__Goal of the exercise__
Copy every line of the data in which the word "funzionamento" occurs.

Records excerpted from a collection
───

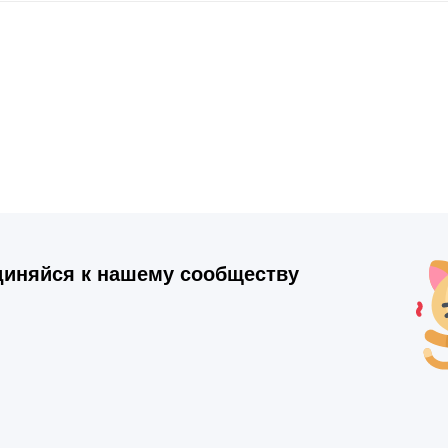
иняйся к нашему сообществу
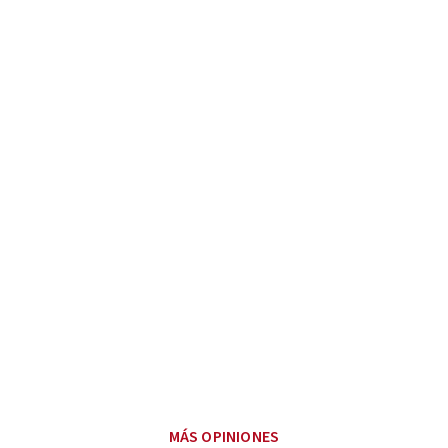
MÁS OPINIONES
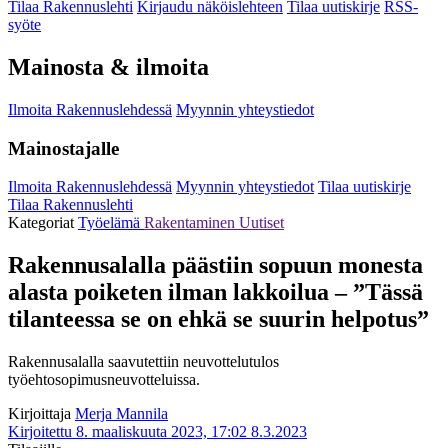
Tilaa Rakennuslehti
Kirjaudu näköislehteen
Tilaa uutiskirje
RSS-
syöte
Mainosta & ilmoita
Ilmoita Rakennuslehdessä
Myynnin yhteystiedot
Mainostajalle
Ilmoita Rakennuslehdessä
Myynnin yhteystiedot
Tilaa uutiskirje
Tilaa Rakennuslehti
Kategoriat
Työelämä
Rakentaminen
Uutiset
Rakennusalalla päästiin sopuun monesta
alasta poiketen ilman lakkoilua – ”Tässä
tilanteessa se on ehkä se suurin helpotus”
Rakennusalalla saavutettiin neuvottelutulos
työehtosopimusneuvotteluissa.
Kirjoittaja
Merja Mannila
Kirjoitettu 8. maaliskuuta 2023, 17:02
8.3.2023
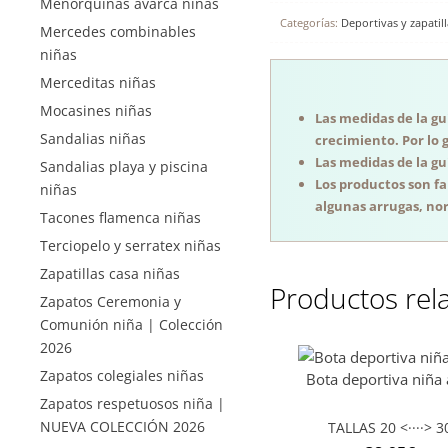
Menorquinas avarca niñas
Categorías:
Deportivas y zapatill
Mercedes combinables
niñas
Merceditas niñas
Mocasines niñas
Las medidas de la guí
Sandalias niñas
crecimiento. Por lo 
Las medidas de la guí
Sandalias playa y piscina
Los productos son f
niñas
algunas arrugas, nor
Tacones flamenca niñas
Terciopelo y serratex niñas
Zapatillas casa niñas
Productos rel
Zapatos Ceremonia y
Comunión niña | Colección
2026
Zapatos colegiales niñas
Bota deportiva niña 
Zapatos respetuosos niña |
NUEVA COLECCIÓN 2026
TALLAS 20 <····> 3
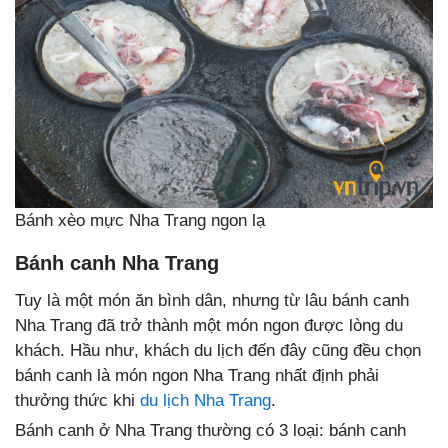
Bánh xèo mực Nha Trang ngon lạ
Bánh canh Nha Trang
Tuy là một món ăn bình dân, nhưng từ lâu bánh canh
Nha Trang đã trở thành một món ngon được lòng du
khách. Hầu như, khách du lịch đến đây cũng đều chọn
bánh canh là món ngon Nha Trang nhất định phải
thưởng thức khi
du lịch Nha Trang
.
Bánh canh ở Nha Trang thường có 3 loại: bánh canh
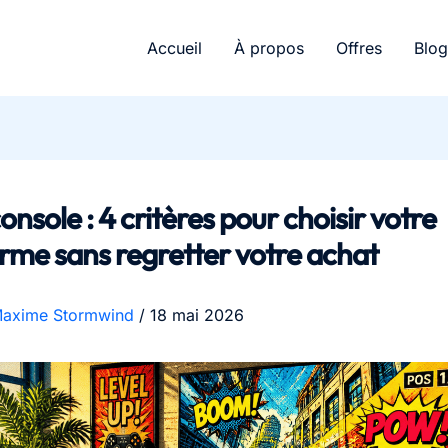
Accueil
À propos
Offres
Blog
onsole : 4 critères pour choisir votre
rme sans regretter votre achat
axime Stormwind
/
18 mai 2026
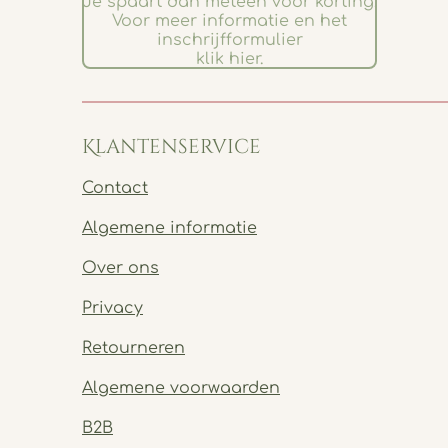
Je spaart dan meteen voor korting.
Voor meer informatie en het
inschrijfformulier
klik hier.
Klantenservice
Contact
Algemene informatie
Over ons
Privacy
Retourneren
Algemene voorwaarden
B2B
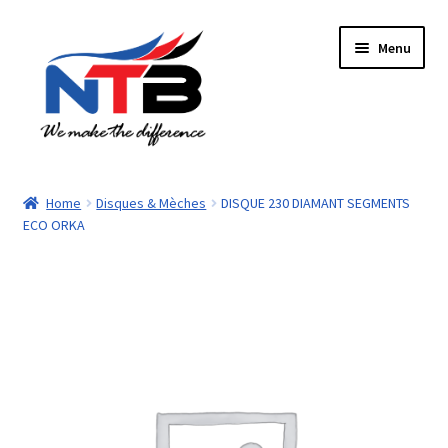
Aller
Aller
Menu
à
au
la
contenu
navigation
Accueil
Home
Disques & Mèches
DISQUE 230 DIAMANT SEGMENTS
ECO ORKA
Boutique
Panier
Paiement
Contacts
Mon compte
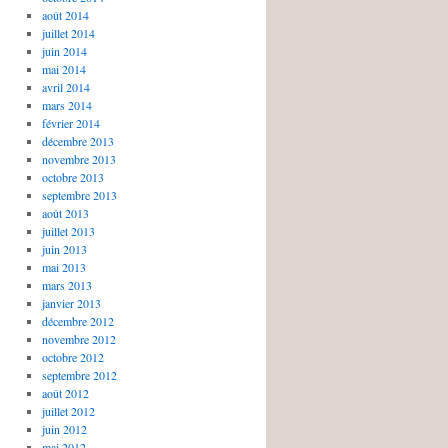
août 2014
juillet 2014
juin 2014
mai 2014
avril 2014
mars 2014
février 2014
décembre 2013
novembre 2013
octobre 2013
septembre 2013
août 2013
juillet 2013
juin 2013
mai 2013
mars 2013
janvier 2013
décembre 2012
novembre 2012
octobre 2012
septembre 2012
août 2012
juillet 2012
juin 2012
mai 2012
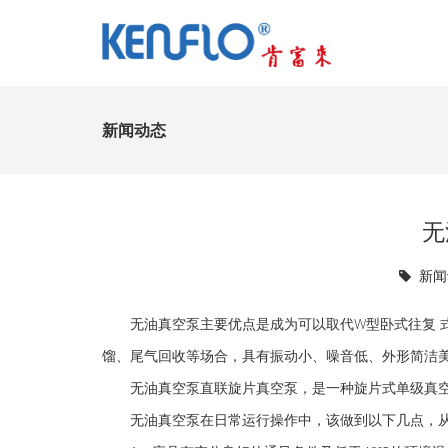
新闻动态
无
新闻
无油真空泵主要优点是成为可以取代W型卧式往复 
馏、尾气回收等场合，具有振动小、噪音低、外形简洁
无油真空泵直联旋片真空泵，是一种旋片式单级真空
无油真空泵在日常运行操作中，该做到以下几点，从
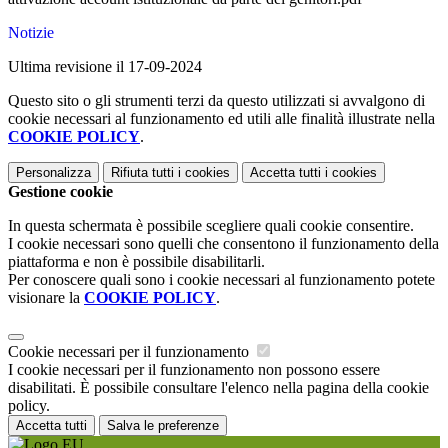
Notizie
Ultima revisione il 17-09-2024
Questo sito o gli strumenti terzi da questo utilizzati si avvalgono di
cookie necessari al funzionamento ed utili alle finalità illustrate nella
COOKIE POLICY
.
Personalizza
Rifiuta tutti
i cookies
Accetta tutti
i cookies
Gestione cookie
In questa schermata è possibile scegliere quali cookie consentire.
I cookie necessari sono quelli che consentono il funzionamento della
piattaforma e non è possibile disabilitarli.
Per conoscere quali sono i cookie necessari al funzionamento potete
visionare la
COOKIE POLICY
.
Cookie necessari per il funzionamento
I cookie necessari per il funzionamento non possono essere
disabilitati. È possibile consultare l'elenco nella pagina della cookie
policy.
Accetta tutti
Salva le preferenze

───

__Result of the exercise__
cookie necessari al funzionamento ed utili alle finalità illustrate nella
I cookie necessari sono quelli che consentono il funzionamento della
Per conoscere quali sono i cookie necessari al funzionamento potete
Cookie necessari per il funzionamento
I cookie necessari per il funzionamento non possono essere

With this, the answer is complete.